Digital transformation may sound like the latest industry buzzword, but it’s a very real phenomenon, and one that is forcing a change in business practices across all industries.
The trouble is, it’s impossible to pin down exactly what defines a ‘digital transformation’ – for one company it could simply be the development of a social media strategy, while for another it might mean a complete operational overhaul and the adoption of new technologies.
There’s one thing that all digital transformations have in common though – disruptive technologies are the catalyst for change.
What is a disruptive technology?
A disruptive technology is a new technology that emerges to unexpectedly displace an established one, to paraphrase Clayton M. Christensen, a Harvard Business School professor.
Arguably the most recent examples of disruptive technologies are social media, mobile and wearable tech, and the internet of things, all of which are becoming an indispensable part of everyday life and changing the way in which we communicate with each other and interact the world around us.
These technologies are also changing our expectations of businesses and the way we relate to them – if we have a problem with a business or service we can now communicate instantly and publicly via social media.
It’s this real-time and very public communication that is causing the disruption – a negative review can do serious damage to a company’s reputation, so it’s in the best interests of most to resolve legitimate complaints quickly and to the satisfaction of the customer.

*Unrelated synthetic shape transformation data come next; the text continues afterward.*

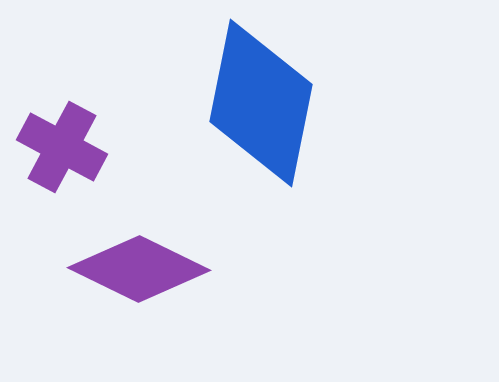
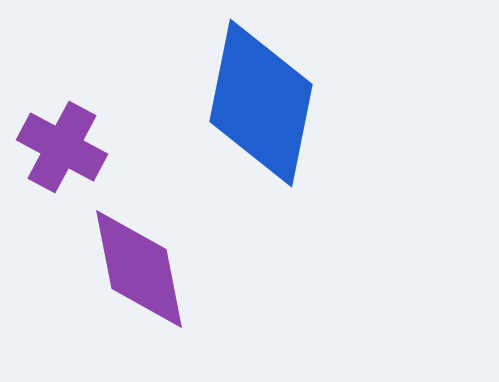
purple diamond: rotated 53 degrees clockwise
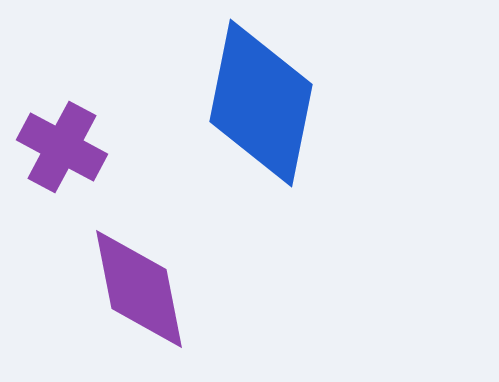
purple diamond: moved 20 px down
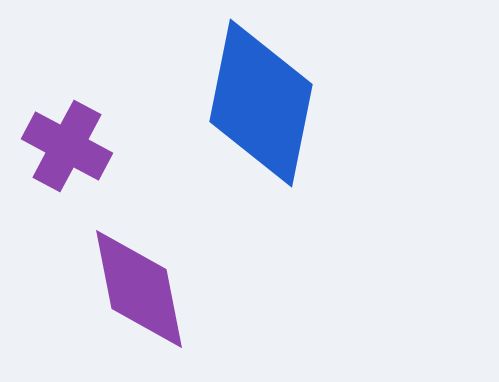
purple cross: moved 5 px right, 1 px up
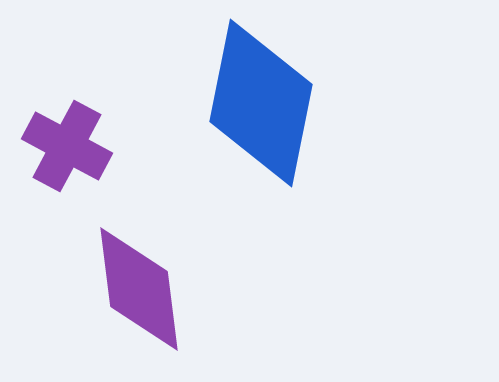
purple diamond: rotated 4 degrees clockwise
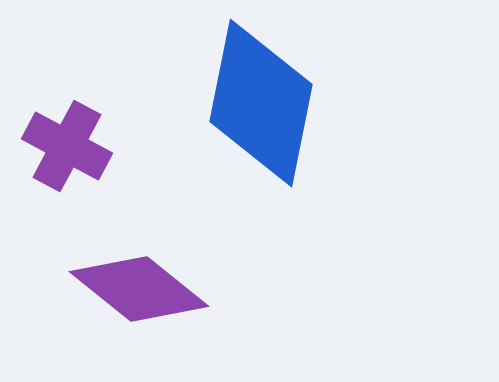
purple diamond: rotated 44 degrees counterclockwise
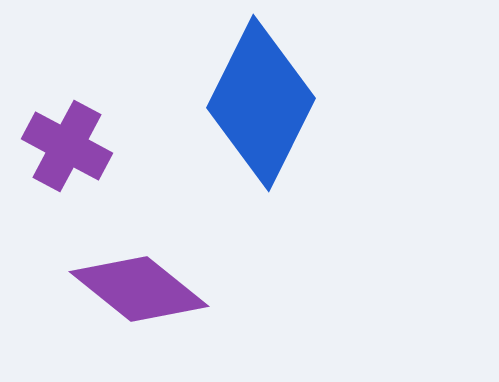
blue diamond: rotated 15 degrees clockwise
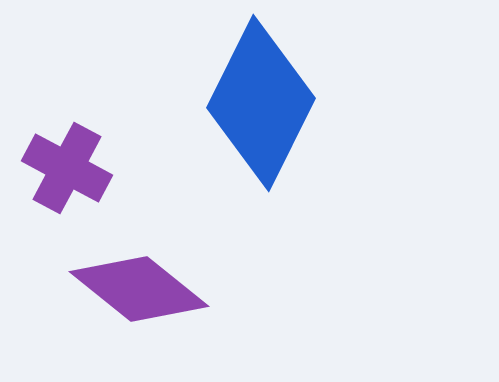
purple cross: moved 22 px down
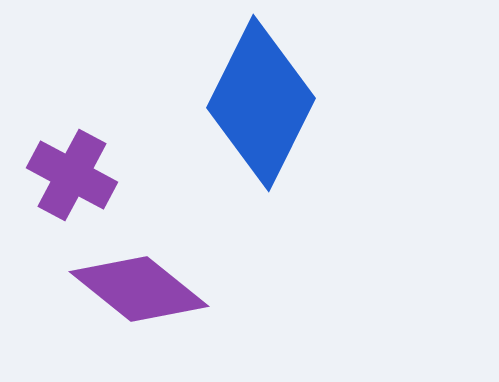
purple cross: moved 5 px right, 7 px down
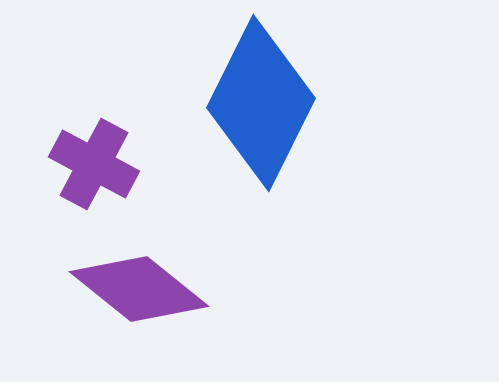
purple cross: moved 22 px right, 11 px up
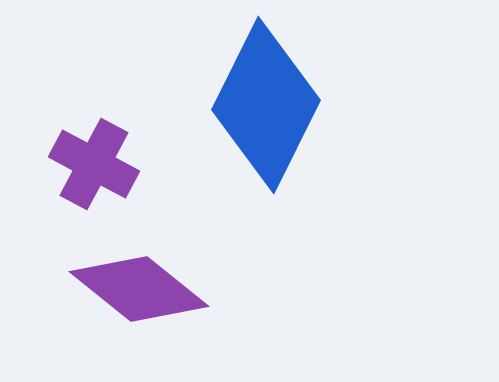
blue diamond: moved 5 px right, 2 px down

It does work both ways though, and if any complaints are spurious attempts damage a reputation then social media gives that company an instant right of reply.
The popularity of TripAdvisor’s interactive travel forum and reviews is a great example of how a disruptive technology can work for businesses and customers to shake up an industry.

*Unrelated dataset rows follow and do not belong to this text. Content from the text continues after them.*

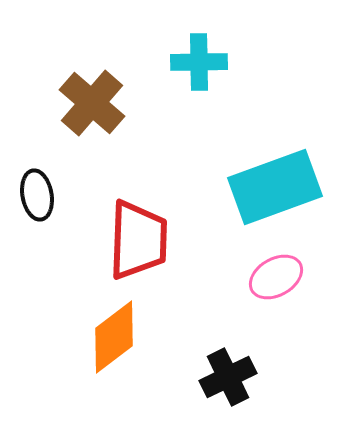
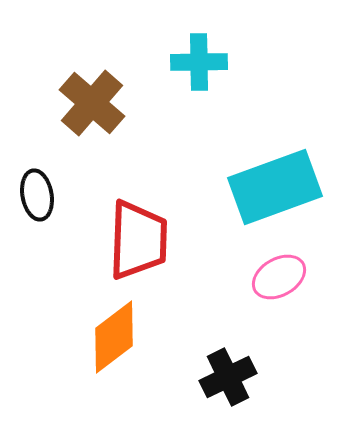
pink ellipse: moved 3 px right
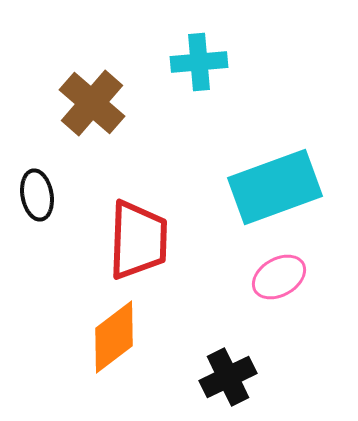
cyan cross: rotated 4 degrees counterclockwise
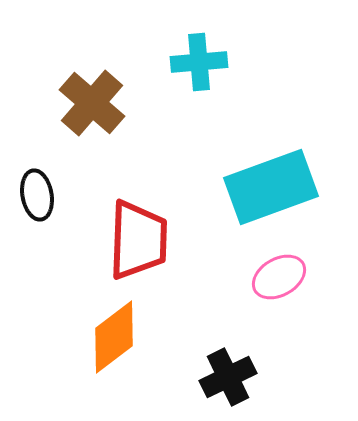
cyan rectangle: moved 4 px left
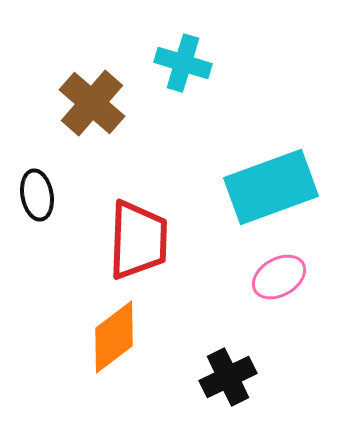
cyan cross: moved 16 px left, 1 px down; rotated 22 degrees clockwise
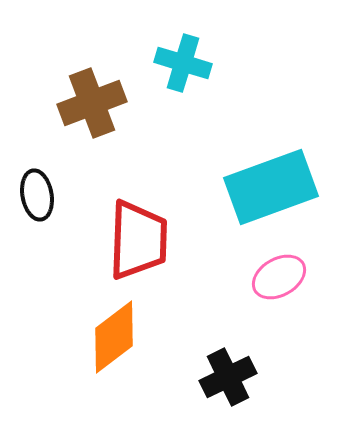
brown cross: rotated 28 degrees clockwise
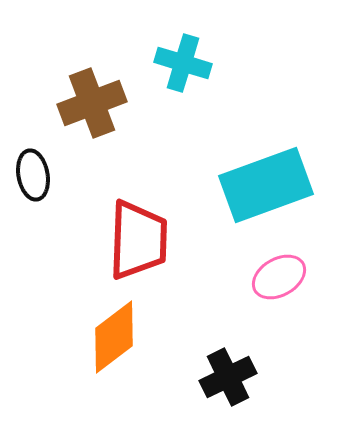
cyan rectangle: moved 5 px left, 2 px up
black ellipse: moved 4 px left, 20 px up
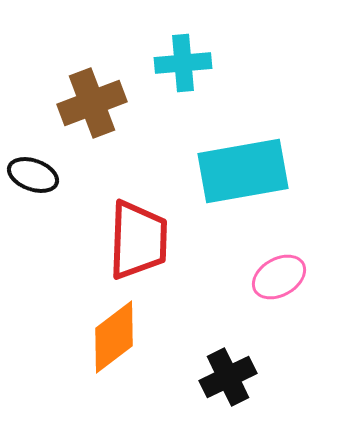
cyan cross: rotated 22 degrees counterclockwise
black ellipse: rotated 60 degrees counterclockwise
cyan rectangle: moved 23 px left, 14 px up; rotated 10 degrees clockwise
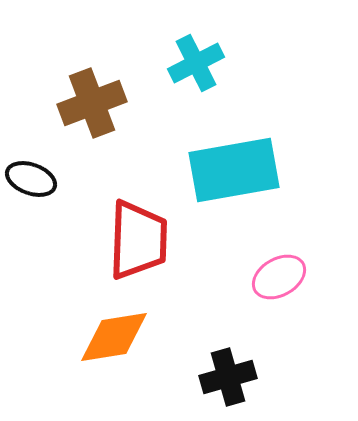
cyan cross: moved 13 px right; rotated 22 degrees counterclockwise
cyan rectangle: moved 9 px left, 1 px up
black ellipse: moved 2 px left, 4 px down
orange diamond: rotated 28 degrees clockwise
black cross: rotated 10 degrees clockwise
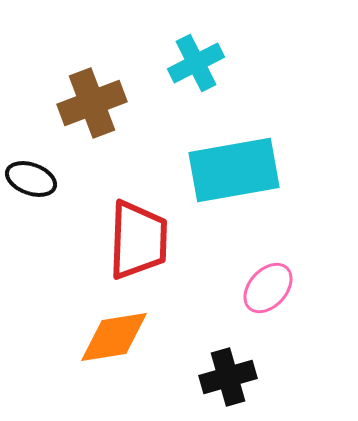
pink ellipse: moved 11 px left, 11 px down; rotated 18 degrees counterclockwise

What can businesses do about disruptive technologies?
When faced with an evolving consumer behaviour rooted in technology, businesses largely have three options open to them; innovate, imitate or ignore.
Any business that chooses to ignore the impact of disruptive technologies is one that’s headed for trouble, and the entire music industry offers a stark example of how dangerous it is to ignore a shift in consumer behaviour.
The music industry currently loses an estimated $12.5 billion a year to piracy, largely due to the fact it initially ignored the impact online streaming would have on the way music is consumed.
Although legal streaming services such as Spotify and Apple Music are helping to claw back some of the revenue, ignoring the change in customer behaviour brought about by online streaming and downloading has been catastrophic.
The rapid advancement of digital technology has undoubtedly accelerated the change in consumer behaviour, and it’s now up to businesses to adapt and compliment these changes – so it’s either a case of ‘innovate’ or ‘imitate’, and that’s where digital transformation comes in.
What is digital transformation?
Every business now deals in digital, and even the smallest of operations will have some sort of digital footprint, be that a website, Facebook page or an appearance in Google’s local listings.
And all marketing activity will some sort of digital element to it – even somethings as simple as including a Facebook page URL on a business card is evidence of a digital marketing strategy, albeit a very rudimentary one.
If there is no longer a point where digital ends and ‘traditional’ channels begin, then businesses can no longer place ‘digital’ in its own silo – digital marketing is now just another part of an overall marketing strategy.
Which means digital transformation is just another part of business transformation – if a business is looking to overhaul its digital offering, it’s invariably embracing a technological disruption and re-focussing at least one part of its proposal.
So for a business to undergo a successful digital transformation, it must embrace and take control of whatever disruptive technologies are affecting its customer behaviour, either through imitation to keep pace, or innovation to really get ahead of the game.